But what has been surprising to the researchers I spoke to is the extent to which these drugs — and the hope people have put in them — have been politicized. Ivermectin, in particular, has become a bit of a populist, anti-establishment cause celebre. It first started getting attention as a COVID-19 drug in April 2020, after the publication of a study where it seemed to slow the growth of SARS-COV-2 in a test tube. From those humble beginnings, it has been championed by Tucker Carlson, promoted in invited testimony to Congress, and embraced by the governments of Brazil and India. The journalist Matt Taibbi wrote an article promoting the baseless conspiracy theory that ivermectin works but news of it is being censored, because Big Pharma and/or the government doesn’t want you to know about a cheap cure for COVID-19. Some of these boosters have ulterior motives for wanting to believe in the hope of ivermectin. As a guest on Carlson’s show told the audience, if ivermectin cures COVID-19, then nobody would need vaccines.

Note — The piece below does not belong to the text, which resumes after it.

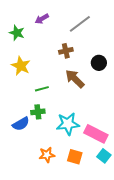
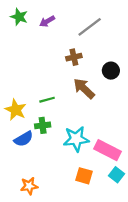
green star: (17, 33) -> (19, 17), moved
yellow star: (21, 66) -> (16, 110), moved
orange star: (47, 155) -> (29, 186), moved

Layperson advocacy isn’t always a bad thing, said Dr. Jeremy Faust, a specialist in emergency medicine at Brigham and Women’s Hospital in Boston. At the height of the AIDS crisis patients pushed for more (and faster) testing of more drugs, more accountability from the government and the health care industry, and more say in their own treatment. Today, we, the public, know more about what’s out there, we know better how to ask for what we want and we know more about the very legitimate reasons to question the industries tasked with our well-being. But our knowledge of how to evaluate evidence hasn’t grown at the same rate. “It’s like owning a Ferrari, but you don’t know how to drive,” C. Michael Gibson, a professor of medicine at Harvard University, said.
COVID-19 took all those good and bad aspects of layperson advocacy and magnified them, Faust said. He and other scientists and doctors told me they hadn’t seen medicine be this virulently politicized before.